La seconde évolution importante du XXe siècle en matière d’égalité concerne les femmes qui obtiennent une reconnaissance très progressive et tardive de cette égalité. En effet, alors que certains pays reconnaissant le droit de vote aux femmes dès la fin du XIXe siècle ou pour nombre de démocraties à la fin de la Première Guerre mondiale, les femmes françaises doivent attendre l’ordonnance du 21 avril 1944 pour que celles-ci deviennent électrices et éligibles. Ainsi l’égalité politique en France n’a réellement lieu que près d’un siècle après la proclamation de l’égalité politique entre les hommes. Toutefois il faut attendre la révision constitutionnelle de 1999 pour que l’État puisse faire cette promotion de l’égalité Femme-Homme au niveau de la politique. Autre détail démontrant un retard dans l’égalité Homme-Femme l’abrogation en 1965 des dernières dispositions du code civile qui rendait la femme mariée incapable civilement, puis les années 1970 pour que la femme soit l’égale de son mari dans l’éducation parentale.

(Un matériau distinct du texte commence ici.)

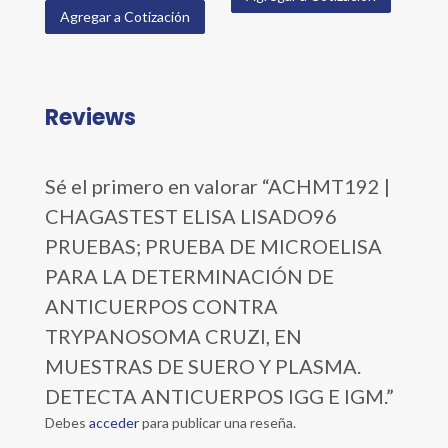
Agregar a Cotización
Reviews
Sé el primero en valorar “ACHMT192 |
CHAGASTEST ELISA LISADO96
PRUEBAS; PRUEBA DE MICROELISA
PARA LA DETERMINACIÓN DE
ANTICUERPOS CONTRA
TRYPANOSOMA CRUZI, EN
MUESTRAS DE SUERO Y PLASMA.
DETECTA ANTICUERPOS IGG E IGM.”
Debes
acceder
para publicar una reseña.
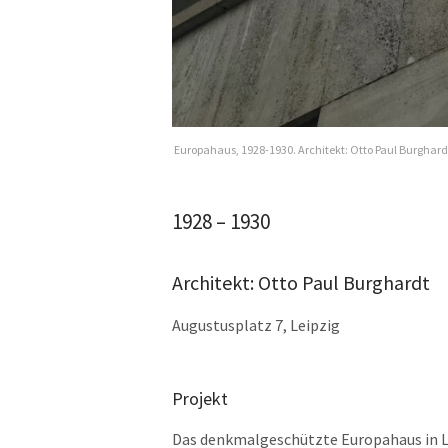
Europahaus, 1928-1930. Architekt: Otto Paul Burghard
1928 – 1930
Architekt: Otto Paul Burghardt
Augustusplatz 7, Leipzig
Projekt
Das denkmalgeschützte Europahaus in Le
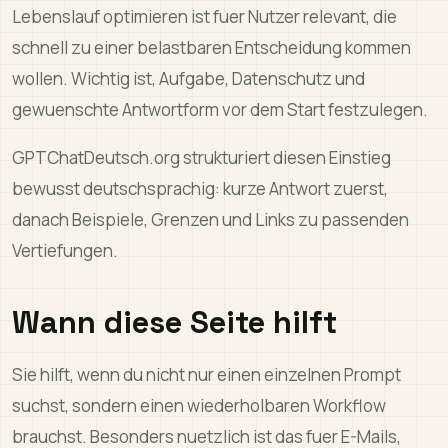
Lebenslauf optimieren ist fuer Nutzer relevant, die
schnell zu einer belastbaren Entscheidung kommen
wollen. Wichtig ist, Aufgabe, Datenschutz und
gewuenschte Antwortform vor dem Start festzulegen.
GPTChatDeutsch.org strukturiert diesen Einstieg
bewusst deutschsprachig: kurze Antwort zuerst,
danach Beispiele, Grenzen und Links zu passenden
Vertiefungen.
Wann diese Seite hilft
Sie hilft, wenn du nicht nur einen einzelnen Prompt
suchst, sondern einen wiederholbaren Workflow
brauchst. Besonders nuetzlich ist das fuer E-Mails,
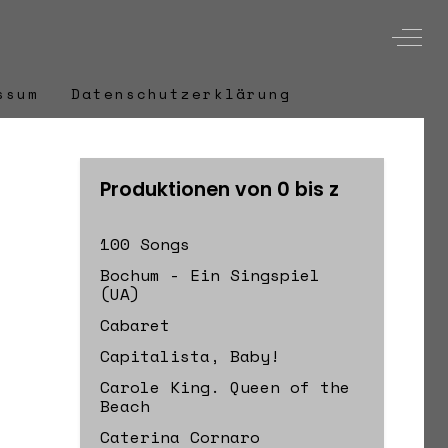
Off-
ssum
Datenschutzerklärung
Produktionen von 0 bis z
100 Songs
Bochum - Ein Singspiel
(UA)
Cabaret
Capitalista, Baby!
Carole King. Queen of the
Beach
Caterina Cornaro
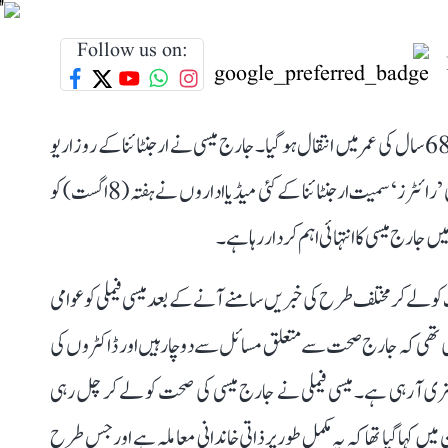
Follow us on:
ارجنٹائنا کے معروف فٹبالر لیونل میسی کے والد جارج میسی کا 68 سال کی عمر میں انتقال ہو گیا۔ جارج میسی نے ارجنٹائنا کے روزاریو
میں طویل علالت کے بعد آخری سانس لی۔ خبر رساں ایجنسی ’رائٹرز‘ سمیت ارجنٹائنا کے کئی میڈیا اداروں نے ہفتہ (8 اگست) کو
 جارج میسی کا انتہائی اہم کردار رہا ہے۔
و لے کر مختلف طرح کی خبریں سامنے آنے کے بعد میسی فیملی کو عوامی
کی تھی کہ جارج صحت سے متعلق مسائل سے دوچار ہیں اور ڈاکٹروں کی
 بہتری آ رہی ہے۔ میسی فیملی نے جارج میسی کی صحت کو لے کر چل رہی
میں کہا گیا تھا کہ یہ مکمل طور پر ذاتی خاندانی معاملہ ہے اور جس طرح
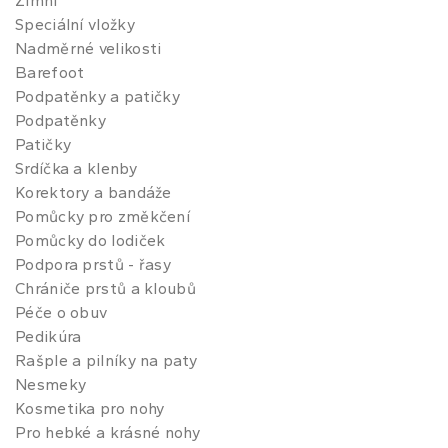
Zimní
Speciální vložky
Nadměrné velikosti
Barefoot
Podpatěnky a patičky
Podpatěnky
Patičky
Srdíčka a klenby
Korektory a bandáže
Pomůcky pro změkčení
Pomůcky do lodiček
Podpora prstů - řasy
Chrániče prstů a kloubů
Péče o obuv
Pedikúra
Rašple a pilníky na paty
Nesmeky
Kosmetika pro nohy
Pro hebké a krásné nohy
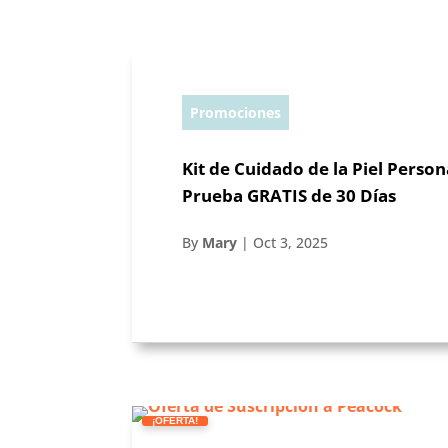
Promociones
Kit de Cuidado de la Piel Perso
Prueba GRATIS de 30 Días
By
Mary
|
Oct 3, 2025
¡OFERTA!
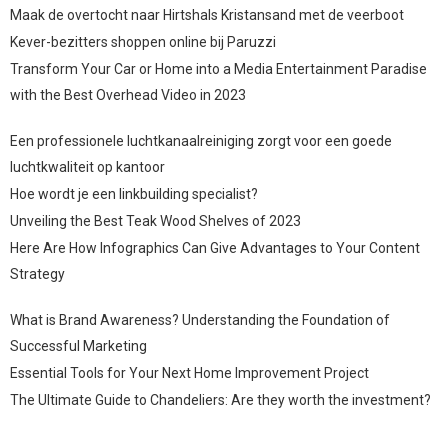
Maak de overtocht naar Hirtshals Kristansand met de veerboot
Kever-bezitters shoppen online bij Paruzzi
Transform Your Car or Home into a Media Entertainment Paradise
with the Best Overhead Video in 2023
Een professionele luchtkanaalreiniging zorgt voor een goede
luchtkwaliteit op kantoor
Hoe wordt je een linkbuilding specialist?
Unveiling the Best Teak Wood Shelves of 2023
Here Are How Infographics Can Give Advantages to Your Content
Strategy
What is Brand Awareness? Understanding the Foundation of
Successful Marketing
Essential Tools for Your Next Home Improvement Project
The Ultimate Guide to Chandeliers: Are they worth the investment?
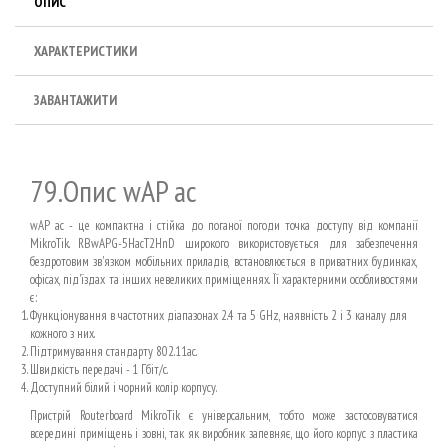
ОПИС
ХАРАКТЕРИСТИКИ
ЗАВАНТАЖИТИ
79.Опис wAP ac
wAP ac - це компактна і стійка до поганої погоди точка доступу від компанії
MikroTik. RBwAPG-5HacT2HnD широкого використовується для забезпечення
бездротовим зв'язком мобільних приладів, встановлюється в приватних будинках,
офісах, під'їздах та інших невеликих приміщеннях. Її характерними особливостями
є:
Функціонування в частотних діапазонах 2.4 та 5 GHz, наявність 2 і 3 каналу для
кожного з них.
Підтримування стандарту 802.11ас.
Швидкість передачі - 1 Гбіт/с.
Доступний білий і чорний колір корпусу.
Пристрій Routerboard MikroTik є універсальним, тобто може застосовуватися
всередині приміщень і зовні, так як виробник запевняє, що його корпус з пластика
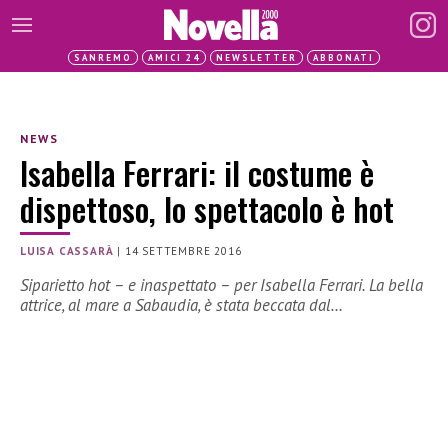
SANREMO
AMICI 24
NEWSLETTER
ABBONATI
NEWS
Isabella Ferrari: il costume è
dispettoso, lo spettacolo è hot
LUISA CASSARÀ
|
14 SETTEMBRE 2016
Siparietto hot – e inaspettato – per Isabella Ferrari. La bella
attrice, al mare a Sabaudia, è stata beccata dal…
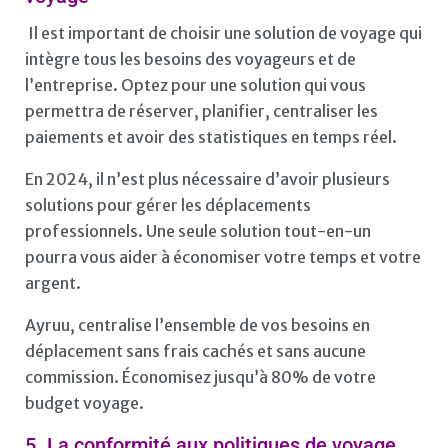
Il est important de choisir une solution de voyage qui
intègre tous les besoins des voyageurs et de
l’entreprise. Optez pour une solution qui vous
permettra de réserver, planifier, centraliser les
paiements et avoir des statistiques en temps réel.
En 2024, il n’est plus nécessaire d’avoir plusieurs
solutions pour gérer les déplacements
professionnels. Une seule solution tout-en-un
pourra vous aider à économiser votre temps et votre
argent.
Ayruu, centralise l’ensemble de vos besoins en
déplacement sans frais cachés et sans aucune
commission. Économisez jusqu’à 80% de votre
budget voyage.
5. La conformité aux politiques de voyage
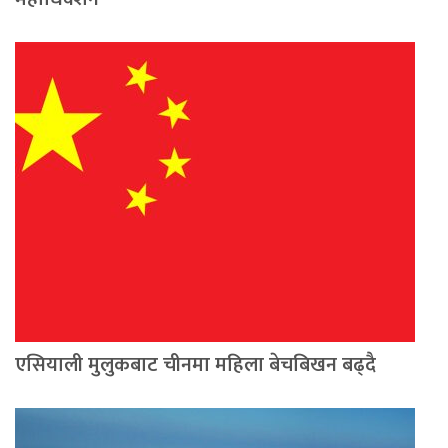
एसियाली मुलुकबाट चीनमा महिला बेचबिखन बढ्दै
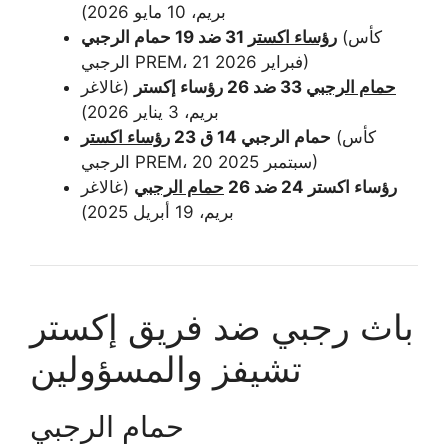
بريم، 10 مايو 2026)
(كأس
رؤساء اكستر
31 ضد 19 حمام الرجبي
الرجبي PREM، 21 فبراير 2026)
حمام الرجبي
33 ضد 26 رؤساء إكستر
(غالاغر
بريم، 3 يناير 2026)
(كأس
حمام الرجبي 14 ق 23
رؤساء اكستر
الرجبي PREM، 20 سبتمبر 2025)
رؤساء اكستر 24 ضد 26
حمام الرجبي
(غالاغر
بريم، 19 أبريل 2025)
باث رجبي ضد فريق إكستر
تشيفز والمسؤولين
حمام الرجبي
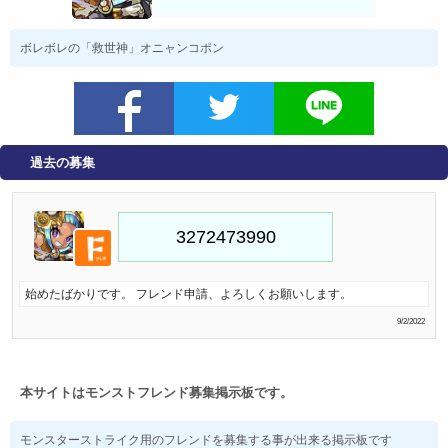
ボレボレの「救世神」オニャンコポン
過去の募集
始めたばかりです。 フレンド申請、よろしくお願いします。
9/2/2022
本サイトはモンストフレンド募集掲示板です。
モンスターストライク用のフレンドを募集する事が出来る掲示板です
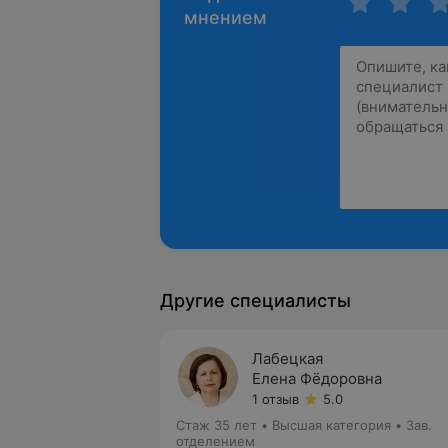
мнением
Другие специалисты
Лабецкая
Елена Фёдоровна
1 отзыв
5.0
Стаж 35 лет
•
Высшая категория
•
Зав.
отделением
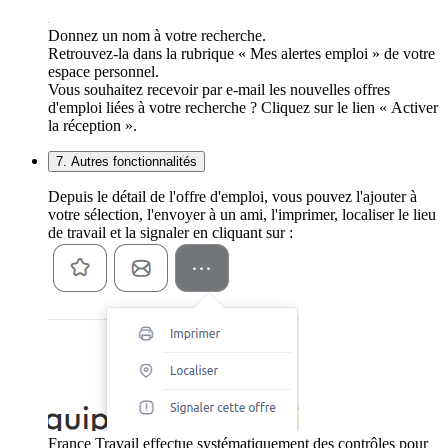
Donnez un nom à votre recherche.
Retrouvez-la dans la rubrique « Mes alertes emploi » de votre
espace personnel.
Vous souhaitez recevoir par e-mail les nouvelles offres
d'emploi liées à votre recherche ? Cliquez sur le lien « Activer
la réception ».
7. Autres fonctionnalités
Depuis le détail de l'offre d'emploi, vous pouvez l'ajouter à
votre sélection, l'envoyer à un ami, l'imprimer, localiser le lieu
de travail et la signaler en cliquant sur :
France Travail effectue systématiquement des contrôles pour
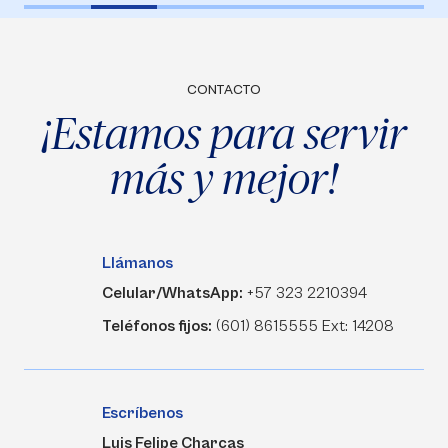
CONTACTO
¡Estamos para servir
más y mejor!
Llámanos
Celular/WhatsApp:
+57 323 2210394
Teléfonos fijos:
(601) 8615555 Ext: 14208
Escríbenos
Luis Felipe Charcas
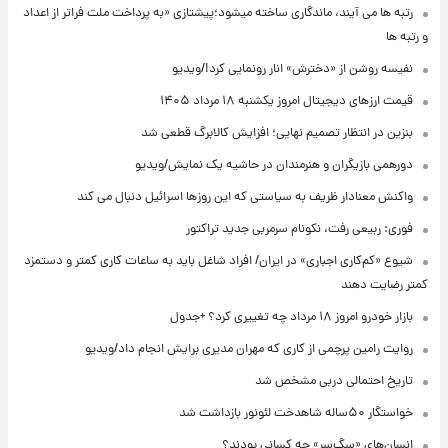
رتبه ها می آیند، ماندگاری ساخته میشود؛پیشتازی «به پرداخت ملت فراتر از اعداد
و رتبه ها
نفیسه روشن از «دخترش» انار رونمایی کرد!/ویدیو
قیمت ارزهای دیجیتال امروز یکشنبه ۱۸ مرداد ۱۴۰۵
بنزین در انتظار تصمیم نهایی؛ افزایش کالابرگ قطعی شد
دورهمی بازیگران و هنرمندان در حاشیه یک نمایش/ویدیو
واکنش معنادار ظریف به سیاستی که این روزها اسرائیل دنبال می کند
فوری: ربیعی رفت، نکونام سرمربی جدید تراکتور
شیوع «کم‌کاری اجباری» در ایران/ افراد شاغل باید به ساعات کاری کمتر و دستمزد
کمتر رضایت دهند
بازار خودرو امروز ۱۸ مرداد چه تغییری کرد؟ +جدول
روایت رامین پرچمی از کاری که مهران مدیری برایش انجام داد/ویدیو
تاریخ احتمالی دربی مشخص شد
خواستگار ۵۰ساله شاهدخت لئونور بازداشت شد
انسان‌های «سگ‌سر» چه کسانی بودند؟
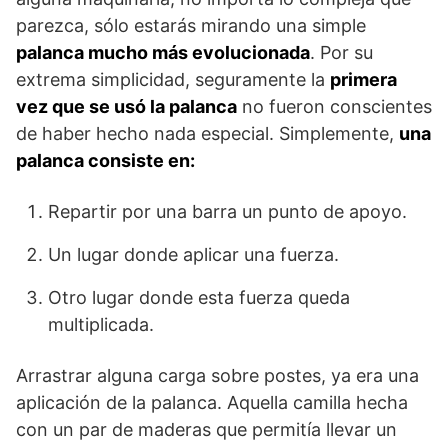
parezca, sólo estarás mirando una simple
palanca mucho más evolucionada
. Por su
extrema simplicidad, seguramente la
primera
vez que se usó la palanca
no fueron conscientes
de haber hecho nada especial. Simplemente,
una
palanca consiste en:
Repartir por una barra un punto de apoyo.
Un lugar donde aplicar una fuerza.
Otro lugar donde esta fuerza queda
multiplicada.
Arrastrar alguna carga sobre postes, ya era una
aplicación de la palanca. Aquella camilla hecha
con un par de maderas que permitía llevar un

La fin du modèle Français de l’égalité ?


Avec toutes ces évolutions, il est nécessaire de se demander si la France est toujours la patrie de l’égalité ou du moins si elle propose un modèle d’égalité enviable par d'autres pays.

Il est clair que sur le plan des droits politiques malgré une longueur d’avance prise en 1848, le retard pris dans l’octroi du droit de vote des femmes tant dans l’octroi de ce droit que dans la mise en place d’instruments permettant de réaliser cette égalité pourrait décrédibiliser la France. Toutefois, au vu de la situation actuelle et des lois électorales, nous pouvons remarquer que l’égalité de représentation des femmes est presque aujourd’hui atteinte, y compris dans les organes consultatifs, à l’exception des postes les plus prestigieux ce qui est regrettable. L’égalité entre les sexes ayant fait de grand progrès ces dernières années, tant dans le domaine des droits sociaux, économiques que politiques. Toutefois l’égalité des sexes doit devenir un objectif à atteindre dans tous les domaines de manière rapide comme pu l’être l’égalité des droits au moment de la Révolution française entre les hommes et là seulement la France redeviendra un symbole d’égalité.

Autre point important, l’égalité des droits sociaux est aujourd’hui remise en cause tant pour des questions idéologiques que pour des raisons financières. Cette remise en cause peut être acceptable à la seule et unique condition que cette égalité sociale soit remplacée par une équité sociale visant à supprimer les inégalités et les discriminations existantes via de nouveaux mécanismes.


Si aujourd’hui la France n’est plus vraiment la patrie de l’égalité, cela s’explique aussi par le fait que cette égalité est devenue très diverse : là ou en 1789 elle ne s’exprimait que par l’égalité devant les lois pénales, l’égalité politique et l’égalité fiscale, aujourd’hui cette égalité englobe de nouvelle notion tel que l’égalité des chances, l’égalité des sexes, l’égalité des droits en fonction de l’orientation sexuel. La France adoptant suivant les sujets une position de pionnière en matière d’égalité comme avec la reconnaissance des unions homosexuelles ou une position de retard avec par exemple l’ouverture de la maternité pour toutes les femmes.

Bref, la diversification de l’égalité dans la notion d’égalité de droit range l’application d’une stricte égalité difficilement atteignable partout sur cette planète sauf à sacrifier l’égalité. Finalement c’est donc cette diversification de l’égalité qui fait perdre à la France ce rang de patrie de l’égalité mais aujourd’hui aucun pays ne peut réellement constituer un modèle parfait d’égalité en tout point même au prix du sacrifice de la liberté.